The garden, though small, was planned with much skill, and when Dr. Gray first lived on the place was much more filled up in the centre with trees and shrubs, so that since one was unable to see from one path to another, it seemed much larger than when more open. Dr. Peck, who had visited Europe and learned much of botanical gardens there, when complimented on his success in laying it out, said that “he felt he had been at work on a pocket-handkerchief!” Dr. Gray, as his letters show, fell earnestly at work to restock the garden, and from his various journeys, his correspondents, and the many seeds and roots which were coming in from the Western explorations soon made it a valuable spot for exchange. It is interesting to note how many plants, now the common stock of all gardens, were first grown and flowered here. One bed for many years always went by the familiar name of “Texas,” as being the place where the new Texan seeds were grown. The fund for endowment was very small, and added greatly to the care of its oversight, because of the effort to keep within the income. For two years after Dr. Gray was living in the Garden house, he gave up two bed-rooms to the greenhouse plants, and so saved the Garden the expense of fuel for that period! One of his first deeds was to abolish the fee and make admission to the Garden free. It was the first—and remained for more than sixty years the only—public botanic garden in the country.

TO JOHN TORREY.

Tuesday evening, October 1, 1844.

I am about half fixed at the Garden, and shall probably sleep there to-morrow night. Were it not that my woman-kind has disappointed me, we should dine there to-morrow....
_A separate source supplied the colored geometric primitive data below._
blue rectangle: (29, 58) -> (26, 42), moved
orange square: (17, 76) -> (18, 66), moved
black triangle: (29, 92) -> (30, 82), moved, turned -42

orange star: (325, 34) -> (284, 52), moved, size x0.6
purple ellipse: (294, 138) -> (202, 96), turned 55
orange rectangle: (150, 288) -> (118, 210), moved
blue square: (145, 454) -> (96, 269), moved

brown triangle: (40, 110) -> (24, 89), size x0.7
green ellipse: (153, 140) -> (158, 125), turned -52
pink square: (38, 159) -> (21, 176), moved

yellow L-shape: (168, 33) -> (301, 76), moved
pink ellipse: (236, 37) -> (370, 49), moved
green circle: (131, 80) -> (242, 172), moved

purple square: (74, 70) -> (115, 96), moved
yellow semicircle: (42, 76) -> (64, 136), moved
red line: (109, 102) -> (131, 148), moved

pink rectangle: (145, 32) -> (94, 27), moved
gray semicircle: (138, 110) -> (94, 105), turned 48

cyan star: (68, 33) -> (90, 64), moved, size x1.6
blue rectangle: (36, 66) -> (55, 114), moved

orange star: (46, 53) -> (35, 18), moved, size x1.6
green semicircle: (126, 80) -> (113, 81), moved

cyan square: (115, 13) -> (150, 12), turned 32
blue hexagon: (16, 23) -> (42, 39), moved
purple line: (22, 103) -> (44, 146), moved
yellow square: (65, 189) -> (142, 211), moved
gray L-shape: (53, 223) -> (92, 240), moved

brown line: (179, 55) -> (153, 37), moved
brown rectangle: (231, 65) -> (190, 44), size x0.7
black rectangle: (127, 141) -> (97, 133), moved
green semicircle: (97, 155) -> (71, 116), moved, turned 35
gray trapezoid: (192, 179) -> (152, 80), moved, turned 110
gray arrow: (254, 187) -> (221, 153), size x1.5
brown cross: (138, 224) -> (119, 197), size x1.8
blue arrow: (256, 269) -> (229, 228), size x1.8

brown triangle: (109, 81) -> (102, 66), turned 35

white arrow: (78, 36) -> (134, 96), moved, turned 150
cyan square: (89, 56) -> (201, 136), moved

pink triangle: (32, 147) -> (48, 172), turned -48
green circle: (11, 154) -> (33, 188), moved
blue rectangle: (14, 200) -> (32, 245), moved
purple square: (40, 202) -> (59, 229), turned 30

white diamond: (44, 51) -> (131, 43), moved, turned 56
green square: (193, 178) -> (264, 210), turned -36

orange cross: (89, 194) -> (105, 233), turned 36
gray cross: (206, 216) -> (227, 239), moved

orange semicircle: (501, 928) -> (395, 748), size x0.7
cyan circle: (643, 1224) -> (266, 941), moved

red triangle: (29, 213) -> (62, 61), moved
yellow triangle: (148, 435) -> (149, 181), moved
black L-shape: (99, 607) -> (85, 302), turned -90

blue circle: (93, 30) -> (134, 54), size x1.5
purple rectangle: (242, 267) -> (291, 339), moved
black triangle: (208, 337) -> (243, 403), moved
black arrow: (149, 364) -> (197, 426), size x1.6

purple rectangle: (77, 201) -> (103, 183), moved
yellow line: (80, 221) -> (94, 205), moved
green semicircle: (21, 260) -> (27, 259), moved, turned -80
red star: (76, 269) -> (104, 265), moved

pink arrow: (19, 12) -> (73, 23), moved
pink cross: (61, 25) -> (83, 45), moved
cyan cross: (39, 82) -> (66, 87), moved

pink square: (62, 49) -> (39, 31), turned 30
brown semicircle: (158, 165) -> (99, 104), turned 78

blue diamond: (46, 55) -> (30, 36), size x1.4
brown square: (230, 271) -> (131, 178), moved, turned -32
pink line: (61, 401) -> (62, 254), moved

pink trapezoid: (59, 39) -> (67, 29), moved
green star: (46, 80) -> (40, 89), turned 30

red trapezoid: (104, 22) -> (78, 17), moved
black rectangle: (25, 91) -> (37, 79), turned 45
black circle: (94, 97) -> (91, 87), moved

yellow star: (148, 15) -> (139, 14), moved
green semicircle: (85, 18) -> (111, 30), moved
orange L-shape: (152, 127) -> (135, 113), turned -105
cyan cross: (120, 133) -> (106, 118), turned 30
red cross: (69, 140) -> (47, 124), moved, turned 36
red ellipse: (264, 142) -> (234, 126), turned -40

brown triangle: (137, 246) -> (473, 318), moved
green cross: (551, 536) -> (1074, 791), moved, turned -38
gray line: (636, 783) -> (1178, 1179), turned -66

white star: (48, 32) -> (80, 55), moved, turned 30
Dr. Wyman[136] wishes much to accompany Frémont if he goes on another journey, entirely at his own expense, if need be. As his object is entirely zoölogy, he will not interfere with Frémont’s botanical plans, while the results would redound to Frémont’s advantage. He is a most amiable, quiet, and truly gentlemanly fellow, retiring to a fault, but full of nerve, and surely is to be the great man of this country in the highest branches of zoölogy and comparative anatomy. I therefore very strenuously solicit your influence at court in his behalf.